Aunque el conjunto aragonés mantuvo la pelea en el centro de la cancha, sin arrugarse en las esquinas, peca de demasiados jugadores vaporosos que le hacen vulnerable más allá del Andorra y que no aseguran un combate limpio. De nuevo no se les vieron, salvo para algún esfuerzo individual. Especialmente Jardí y Espiau. También un Ander Herrera sin penas balón, con lo que mejor se expresa, y físicamente un punto por debajo del resto. Ademo sí elevó sus prestaciones, pero Hansson volvió a ser el eco de la nada cuando entró junto a Pereira, Tobajas, Laken, Cuenca, Barrachina y Monzón. En ese instante de relevos varios, la sombra del Andorra se hizo más alargada hasta encontrarse el gol en una concesión infantil de toda la zaga, con Gabilondo encabezando la fatal fotografía de recuerdo. ¿Compitió más el Real Zaragoza que frente al Barbastro? Sí desde el punto de vista estratégico. Le falta chicha, mucha, y en todas las líneas. El talento termina por ser más determinante que aplicarse en metodología incluso en tercera división.

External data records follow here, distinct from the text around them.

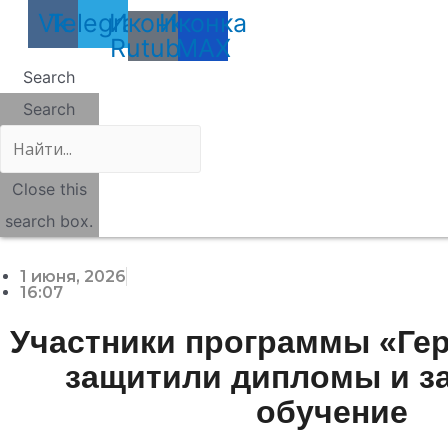
Vk
Telegram
Иконка
Иконка
Rutube
MAX
Search
Search
Close this
search box.
1 июня, 2026
16:07
Участники программы «Ге
защитили дипломы и з
обучение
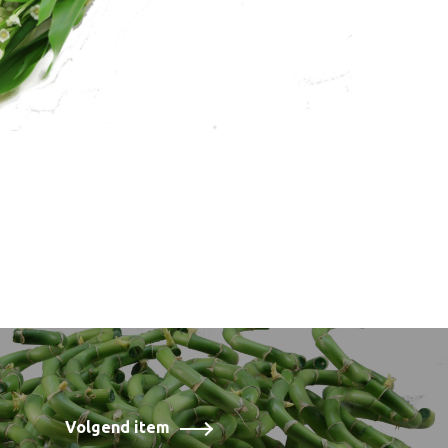
Volgend item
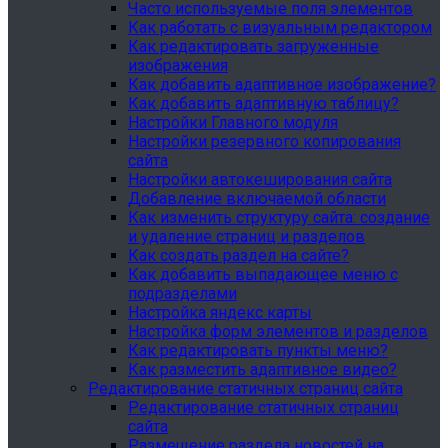
Часто используемые поля элементов
Как работать с визуальным редактором
Как редактировать загруженные
изображения
Как добавить адаптивное изображение?
Как добавить адаптивную таблицу?
Настройки Главного модуля
Настройки резервного копирования
сайта
Настройки автокеширования сайта
Добавление включаемой области
Как изменить структуру сайта: создание
и удаление страниц и разделов
Как создать раздел на сайте?
Как добавить выпадающее меню с
подразделами
Настройка яндекс карты
Настройка форм элементов и разделов
Как редактировать пункты меню?
Как разместить адаптивное видео?
Редактирование статичных страниц сайта
Редактирование статичных страниц
сайта
Размещение раздела новостей на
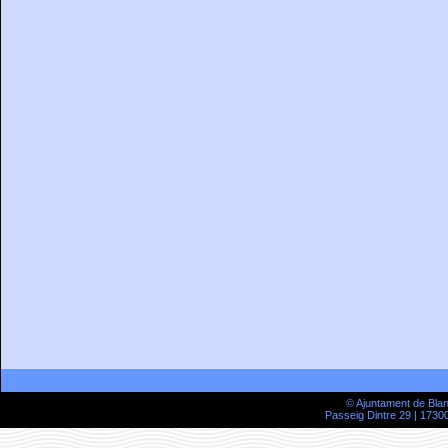
© Ajuntament de Bla
Passeig Dintre 29 | 17300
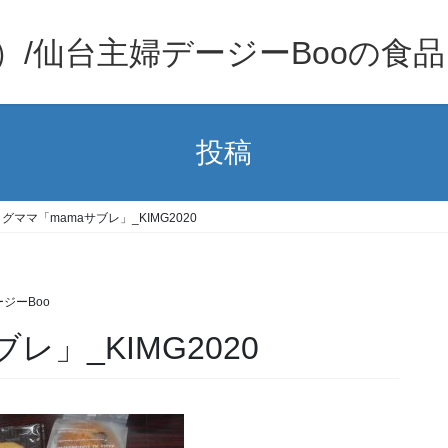
）/仙台主婦デージーBooの食
投稿
グママ「mamaサブレ」_KIMG2020
ジーBoo
レ」_KIMG2020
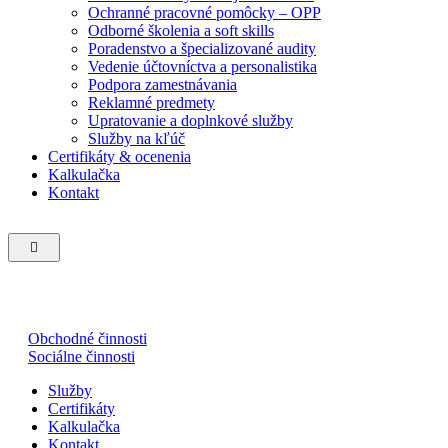
Ochranné pracovné pomôcky – OPP
Odborné školenia a soft skills
Poradenstvo a špecializované audity
Vedenie účtovníctva a personalistika
Podpora zamestnávania
Reklamné predmety
Upratovanie a doplnkové služby
Služby na kľúč
Certifikáty & ocenenia
Kalkulačka
Kontakt
Hamburger
Toggle
Menu
Obchodné činnosti
Sociálne činnosti
Služby
Certifikáty
Kalkulačka
Kontakt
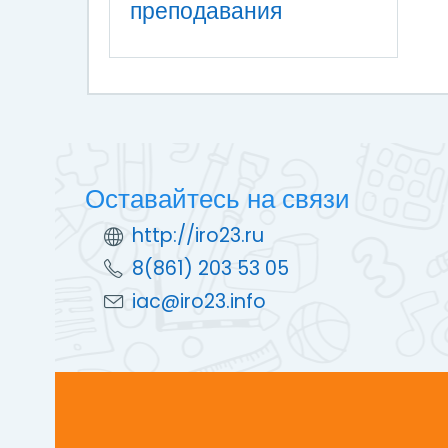
преподавания
Оставайтесь на связи
http://iro23.ru
8(861) 203 53 05
iac@iro23.info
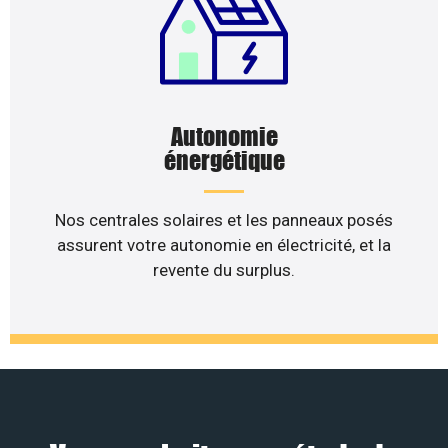
Autonomie
énergétique
Nos centrales solaires et les panneaux posés
assurent votre autonomie en électricité, et la
revente du surplus.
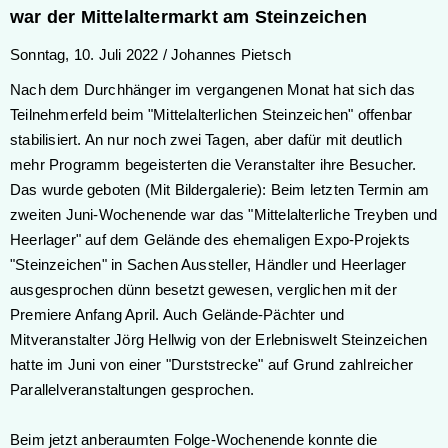
war der Mittelaltermarkt am Steinzeichen
Sonntag, 10. Juli 2022 / Johannes Pietsch
Nach dem Durchhänger im vergangenen Monat hat sich das
Teilnehmerfeld beim "Mittelalterlichen Steinzeichen" offenbar
stabilisiert. An nur noch zwei Tagen, aber dafür mit deutlich
mehr Programm begeisterten die Veranstalter ihre Besucher.
Das wurde geboten (Mit Bildergalerie): Beim letzten Termin am
zweiten Juni-Wochenende war das "Mittelalterliche Treyben und
Heerlager" auf dem Gelände des ehemaligen Expo-Projekts
"Steinzeichen" in Sachen Aussteller, Händler und Heerlager
ausgesprochen dünn besetzt gewesen, verglichen mit der
Premiere Anfang April. Auch Gelände-Pächter und
Mitveranstalter Jörg Hellwig von der Erlebniswelt Steinzeichen
hatte im Juni von einer "Durststrecke" auf Grund zahlreicher
Parallelveranstaltungen gesprochen.
Beim jetzt anberaumten Folge-Wochenende konnte die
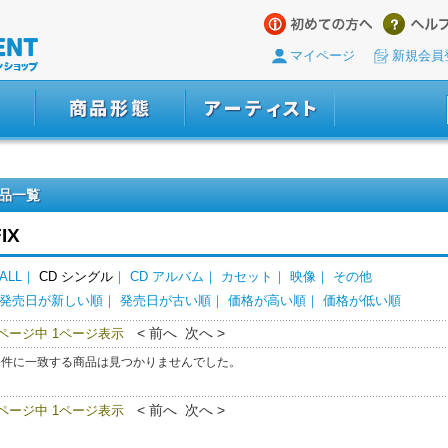
マイページ
新規会員
品一覧
IX
ALL
｜
CD シングル
｜
CD アルバム
｜
カセット
｜
映像
｜
その他
発売日が新しい順
｜
発売日が古い順
｜
価格が高い順
｜
価格が低い順
< 前へ 次へ >
0ページ中 1ページ表示
条件に一致する商品は見つかりませんでした。
< 前へ 次へ >
0ページ中 1ページ表示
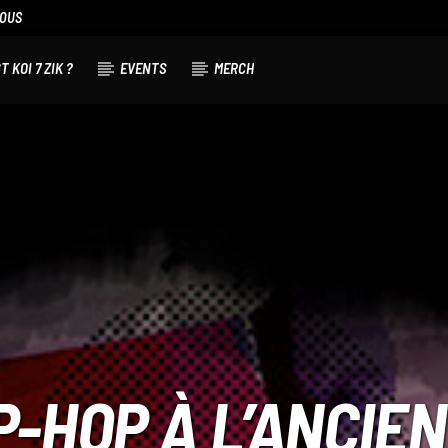
NOUS
T KOI 7 ZIK ?
EVENTS
MERCH
P-HOP À L’ANCIE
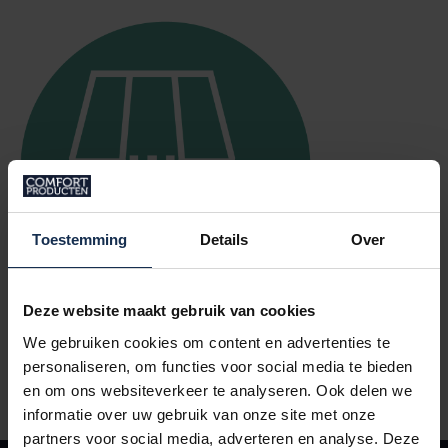
Toestemming
Details
Over
Deze website maakt gebruik van cookies
PORTAIL DE RETOUR
We gebruiken cookies om content en advertenties te
personaliseren, om functies voor social media te bieden
en om ons websiteverkeer te analyseren. Ook delen we
informatie over uw gebruik van onze site met onze
partners voor social media, adverteren en analyse. Deze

Real Zaragoza: Westerveld (Manolache, 46′); Francho (Gabilondo, 46′), Tachi (Carrillo, 46′), Diego González (Barrachina, 61′), Escudero (Pereira, 61′); Ander Herrera (Rubén Díez, 46′), Lucas Terrer (Monzón, 61′); Jardí (Cuenca, 61′), Ademo (Tobajas, 61′), Liso (Hansson, 61′); Edu Espiau (Laken Torres, 61′).
FC Andorra: Pau López; Carrique, Lautaro Spatz, Martí Vilà, Tiago Olmedo; Efe Akman (Solozábal, 61′), Domènech, Schneider, Jordi Cano, Rihjkoff (Golubovic, 61′), Moró Sidibé (Uzkudun, 89′).
Gol: 0-1 (77′) Moró Sidibé.
Árbitro: Mario Sánchez Sancho (Aragón). Amonestó a Lautaro Spatz (34′), Domènech (38′), Tachi (39′) y Ander Herrera (45′).
Campo: Ciudad Deportiva del Real Zaragoza.